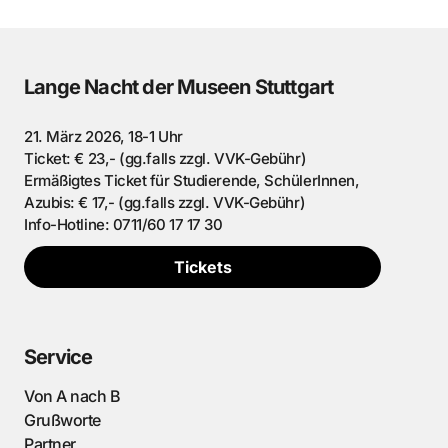
Lange Nacht der Museen Stuttgart
21. März 2026, 18-1 Uhr
Ticket: € 23,- (gg.falls zzgl. VVK-Gebühr)
Ermäßigtes Ticket für Studierende, SchülerInnen,
Azubis: € 17,- (gg.falls zzgl. VVK-Gebühr)
Info-Hotline: 0711/60 17 17 30
Tickets
Service
Von A nach B
Grußworte
Partner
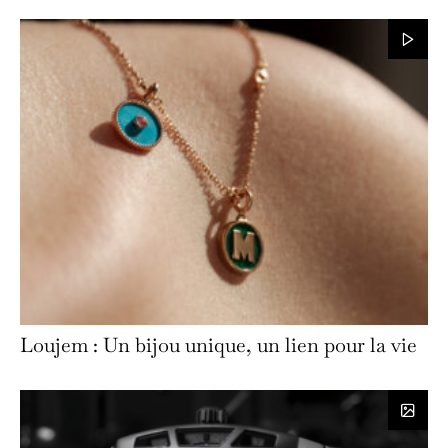
Loujem : Un bijou unique, un lien pour la vie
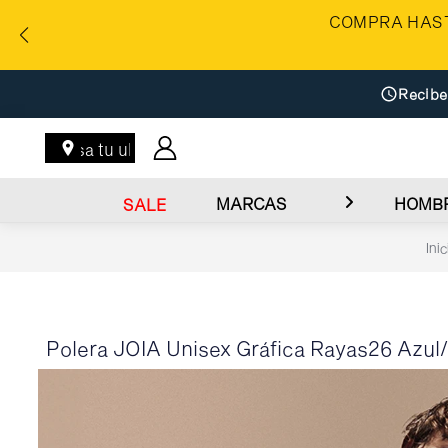
COMPRA HAST
Recibe
Ingresa tu ubicación
MARCAS
HOMB
SALE
Inic
Polera JOIA Unisex Gráfica Rayas26 Azul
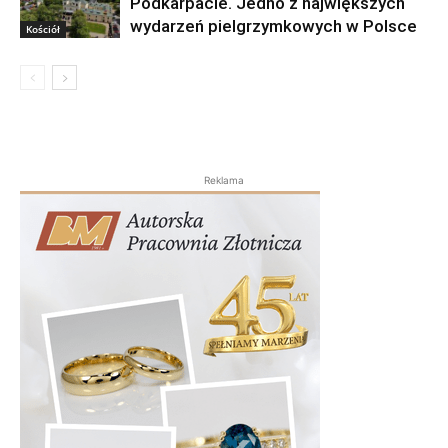
Podkarpacie. Jedno z największych
wydarzeń pielgrzymkowych w Polsce
Kościół
Reklama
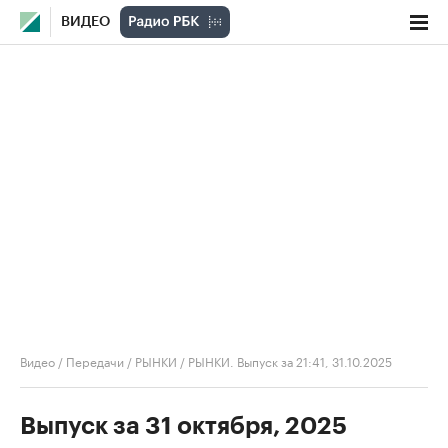
ВИДЕО
Видео
/
Передачи
/
РЫНКИ
/
РЫНКИ. Выпуск за 21:41, 31.10.2025
Выпуск за 31 октября, 2025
------------------------------------
[Brief] Reproduce every entry word for word, but omit the pictures.

[Result for this task]
Lange Nacht der Museen Stuttgart
21. März 2026, 18-1 Uhr
Ticket: € 23,- (gg.falls zzgl. VVK-Gebühr)
Ermäßigtes Ticket für Studierende, SchülerInnen,
Azubis: € 17,- (gg.falls zzgl. VVK-Gebühr)
Info-Hotline: 0711/60 17 17 30
Tickets
Service
Von A nach B
Grußworte
Partner
Loujem : Un bijou unique, un lien pour la vie
COMPRA HAST
Recibe
Ingresa tu ubicación
MARCAS
HOMB
SALE
Inic
Polera JOIA Unisex Gráfica Rayas26 Azul
Podkarpacie. Jedno z największych
wydarzeń pielgrzymkowych w Polsce
Kościół
Reklama
ВИДЕО
Видео
/
Передачи
/
РЫНКИ
/
РЫНКИ. Выпуск за 21:41, 31.10.2025
Выпуск за 31 октября, 2025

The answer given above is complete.